Le discours d’Emmanuel Macron au Mémorial du Génocide dans la capitale rwandaise prononcé jeudi 27 mai, dans lequel il a dit «reconnaître l’ampleur de nos responsabilités», a produit un effet controversé allant du rejet à l’approbation.
Marine Le Pen a réagi par un communiqué publié le même jour sur le site du Rassemblement national (RN). Elle y indique que «la France a tenté, trop tardivement sans doute, d’aider les survivants, de protéger les victimes, d’écarter les tueurs».
Une injure aux Français qui ont tenté de sauver les victimes
Admettant qu’il y a eu un «aveuglement des autorités politiques de l’époque», elle a fermement rejeté leur responsabilité dans les massacres.
«Penser le contraire, ou dire le contraire comme le fait le Président de la République, c’est faire injure à tous les Français, militaires, civils, membres des ONG, qui ont dès le début et durant le génocide tout tenté pour sauver et protéger les victimes.»
Selon Mme Le Pen, demander pardon «ce n’est pas aux Français de 2021 ou aux responsables politiques d’aujourd’hui de le faire. Penser le contraire, c’est rejoindre le camp des totalitarismes, celui où les enfants, petits-enfants, familles des présumés coupables sont jugés et condamnés pour des fautes qu’ils n’ont pas commises.»
Elle estime que «la France est respectée quand elle se grandit, pas quand elle se flagelle pour des fautes qui ne sont pas les siennes», fustigeant «une repentance perpétuelle qui ne satisfait personne».
L’ancien vice-président de la formation de Marine Le Pen et actuel président des Patriotes Florian Philippot a accusé Emmanuel Macron de passer «son mandat à rabaisser la France par la repentance».
L’ex-Premier ministre Manuel Valls a salué, au contraire, «des mots forts et courageux».
«Pour pouvoir tracer l’avenir avec confiance, il faut être capable de regarder le passé en face», a-t-il indiqué via Twitter.
Demande de juger les responsables du génocide vivant en France
Le chef de La France insoumise (LFI) Jean-Luc Mélenchon a annoncé sur Facebook partager «la formulation du Président français» disant qu’«en ignorant les alertes des plus lucides observateurs la France endossait alors une responsabilité accablante dans un engrenage qui a abouti au pire alors même qu’elle cherchait précisément à l’éviter».
Au nom de son parti il a réclamé que soient jugés les responsables connus du génocide des Tutsis vivant en France, ainsi qu’à ce que soit prolongée «l’enquête sur les criminels qui ont abattu l’avion transportant les Présidents du Rwanda et du Burundi, l’acte qui a servi de prétexte aux événements sanglants qui ont suivi».

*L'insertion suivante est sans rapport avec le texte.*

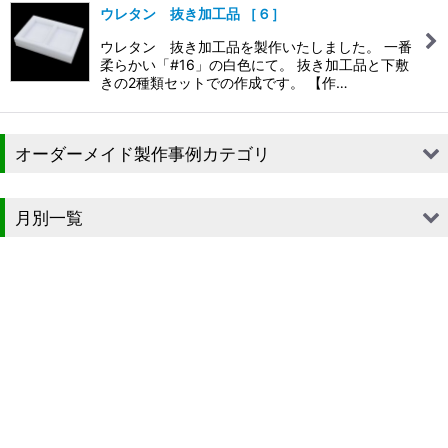
ウレタン 抜き加工品 ［６］
ウレタン 抜き加工品を製作いたしました。 一番
柔らかい「#16」の白色にて。 抜き加工品と下敷
きの2種類セットでの作成です。 【作…
オーダーメイド製作事例カテゴリ
■段ボール（箱）
月別一覧
■段ボール（箱以外）
2026年
■貼箱
2025年
■組箱
2024年
■その他箱・ケース
2023年
■袋
2022年
■ウレタン・スポンジ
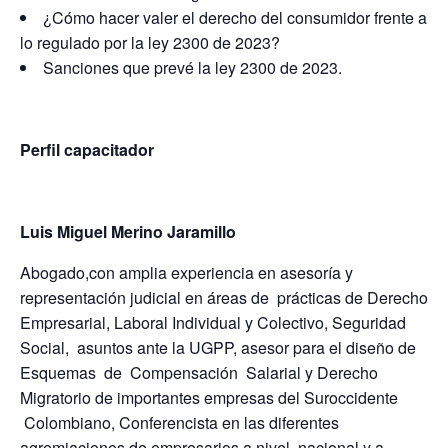
¿Cómo hacer valer el derecho del consumidor frente a
lo regulado por la ley 2300 de 2023?
Sanciones que prevé la ley 2300 de 2023.
Perfil capacitador
Luis Miguel Merino Jaramillo
Abogado,con amplia experiencia en asesoría y
representación judicial en áreas de prácticas de Derecho
Empresarial, Laboral Individual y Colectivo, Seguridad
Social, asuntos ante la UGPP, asesor para el diseño de
Esquemas de Compensación Salarial y Derecho
Migratorio de importantes empresas del Suroccidente
Colombiano, Conferencista en las diferentes
agremiaciones de empresarios a nivel nacional y a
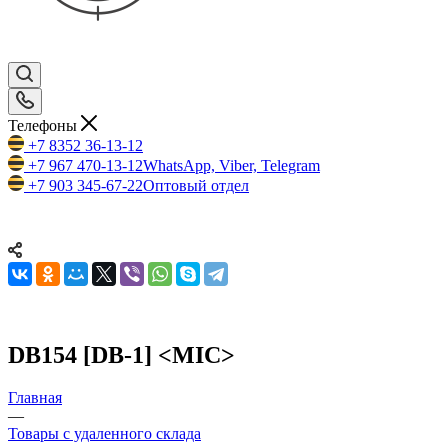
Телефоны
+7 8352 36-13-12
+7 967 470-13-12
WhatsApp, Viber, Telegram
+7 903 345-67-22
Оптовый отдел
DB154 [DB-1] <MIC>
Главная
—
Товары с удаленного склада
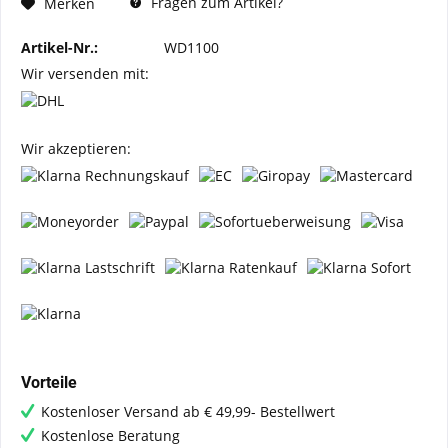
Fragen zum Artikel?
Merken
Artikel-Nr.:
WD1100
Wir versenden mit:
Wir akzeptieren:
Vorteile
Kostenloser Versand ab € 49,99- Bestellwert
Kostenlose Beratung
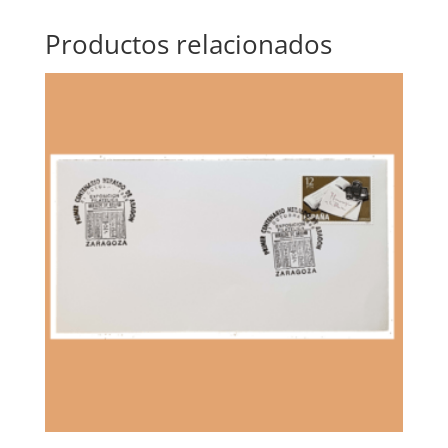
Productos relacionados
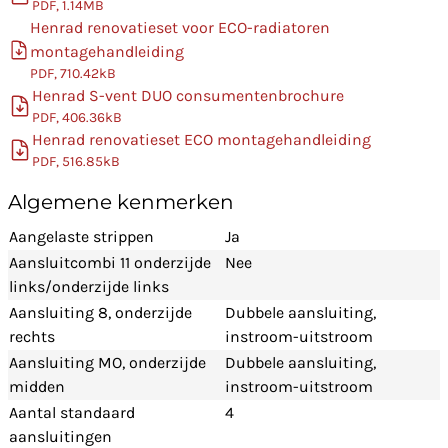
PDF, 1.14MB
Henrad renovatieset voor ECO-radiatoren
montagehandleiding
PDF, 710.42kB
Henrad S-vent DUO consumentenbrochure
PDF, 406.36kB
Henrad renovatieset ECO montagehandleiding
PDF, 516.85kB
Algemene kenmerken
Aangelaste strippen
Ja
Aansluitcombi 11 onderzijde
Nee
links/onderzijde links
Aansluiting 8, onderzijde
Dubbele aansluiting,
rechts
instroom-uitstroom
Aansluiting MO, onderzijde
Dubbele aansluiting,
midden
instroom-uitstroom
Aantal standaard
4
aansluitingen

Le Président rwandais Paul Kagame a qualifié le discours de son homologue français d’acte d’«immense courage».
«Ses paroles avaient plus de valeur que des excuses. Elles étaient la vérité», a-t-il indiqué lors d’une conférence de presse conjointe.
800.000 victimes
Du 7 avril au 17 juillet 1994 environ 800.000 Rwandais, en majorité Tutsis, ont été tués. Leur massacre par les extrémistes Hutus a été déclenché par la mort du Président Juvénal Habyarimana, le 6 avril 1994, dont l’avion a été abattu alors qu’il entamait son atterrissage sur l’aéroport de Kigali.
Les soupçons sur une «complicité» de Paris écartés par la commission Duclert
Au cours de la guerre civile rwandaise débutée en 1990, la France a apporté un soutien militaire, financier et diplomatique au gouvernement hutu de Juvénal Habyarimana contre le Front patriotique rwandais (FPR) des exilés tutsis. Des soupçons existent sur la poursuite de son soutien pendant le massacre.
Le gouvernement français avait précédemment rejeté toute responsabilité dans le génocide. En novembre 2007 il a cependant admis que des «erreurs politiques» avaient pu être commises, lesquelles ont empêché de prévenir ou d’arrêter le génocide.
En visite au Rwanda en février 2010, Nicolas Sarkozy s’en était tenu à la position traditionnelle de la France, reconnaissant des «erreurs d’appréciation, des erreurs politiques», voire une «forme d’aveuglement», mais refusant toute repentance.
Une commission d’historiens sous la conduite de Vincent Duclert qui a remis à Emmanuel Macron, le 26 mars dernier, ses conclusions sur le rôle de la France dans le génocide des Tutsis, a écarté l’idée d’une «complicité» de Paris.